District information
- Grades: PreK-8
- Superintendent: Al Lewis
- Business administrator: Dawn Leary
- Schools: 1

Students and staff
- Enrollment: 161 (as of 2022–23)
- Faculty: 16.7 FTEs
- Student–teacher ratio: 9.6:1

Other information
- District Factor Group: B
- Website: weymouthtownshipschool.org
| Ind. | Per pupil | District spending | Rank (*) | K-8 average | %± vs. average |
| 1A | Total Spending | $17,718 | 28 | $18,891 | −6.2% |
| 1 | Budgetary Cost | 14,515 | 28 | 14,159 | 2.5% |
| 2 | Classroom Instruction | 8,993 | 31 | 8,659 | 3.9% |
| 6 | Support Services | 1,905 | 21 | 2,167 | −12.1% |
| 8 | Administrative Cost | 1,812 | 51 | 1,547 | 17.1% |
| 10 | Operations & Maintenance | 1,744 | 35 | 1,612 | 8.2% |
| 13 | Extracurricular Activities | 47 | 18 | 104 | −54.8% |
| 16 | Median Teacher Salary | 52,878 | 12 | 61,136 |
Data from NJDoE 2014 Taxpayers' Guide to Education Spending. *Of K-8 districts with up to 400 students. Lowest spending=1; Highest=71

= Weymouth Township School District =

School district in Atlantic County, New Jersey, US

The Weymouth Township School District is a public school district that serves students in pre-kindergarten through eighth grade from Weymouth Township, in Atlantic County, in the U.S. state of New Jersey.
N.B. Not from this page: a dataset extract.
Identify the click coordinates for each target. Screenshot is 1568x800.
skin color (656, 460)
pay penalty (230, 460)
As of the 2022–23 school year, the district, comprised of one school, had an enrollment of 161 students and 16.7 classroom teachers (on an FTE basis), for a student–teacher ratio of 9.6:1. In the 2016–17 school year, Weymouth was tied with the 30th smallest enrollment of any school district in the state, with 155 students.
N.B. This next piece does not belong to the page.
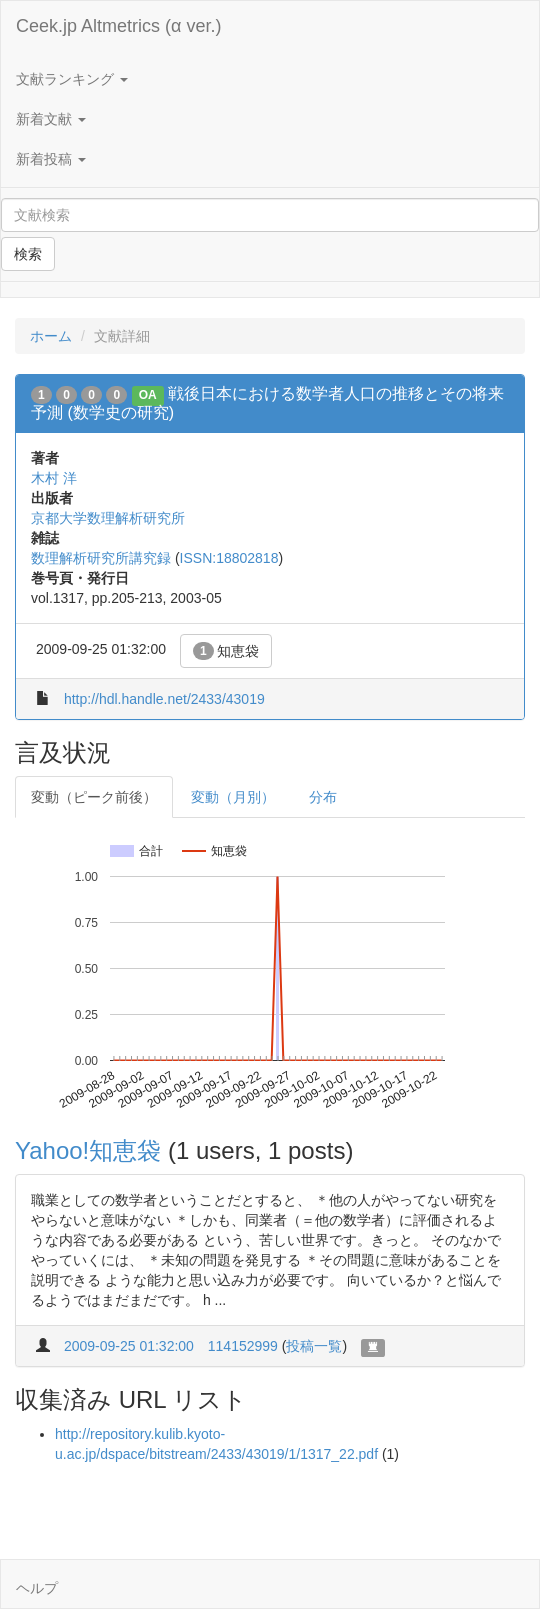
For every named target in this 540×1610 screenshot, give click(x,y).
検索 (28, 254)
The district is classified by the New Jersey Department of Education as being in District Factor Group "B", the second-lowest of eight groupings. District Factor Groups organize districts statewide to allow comparison by common socioeconomic characteristics of the local districts. From lowest socioeconomic status to highest, the categories are A, B, CD, DE, FG, GH, I and J.

For ninth through twelfth grades, public school students attend Buena Regional High School as part of a sending/receiving relationship with the Buena Regional School District. Students attend the high school from Buena and Buena Vista Township, along with students from Estell Manor, who attend as part of a sending/receiving relationship. As of the 2022–23 school year, the high school had an enrollment of 496 students and 44.6 classroom teachers (on an FTE basis), for a student–teacher ratio of 11.1:1.

==School==
Weymouth Township Elementary School had an enrollment of 156 students in grades PreK-8 in the 2022–23 school year.

==Administration==
Core members of the district's administration are:
- Al Lewis, superintendent
- Dawn Leary, school business administrator and board secretary

==Board of education==
The district's board of education, comprised of nine members, sets policy and oversees the fiscal and educational operation of the district through its administration. As a Type II school district, the board's trustees are elected directly by voters to serve three-year terms of office on a staggered basis, with three seats up for election each year held (since 2012) as part of the November general election. The board appoints a superintendent to oversee the district's day-to-day operations and a business administrator to supervise the business functions of the district.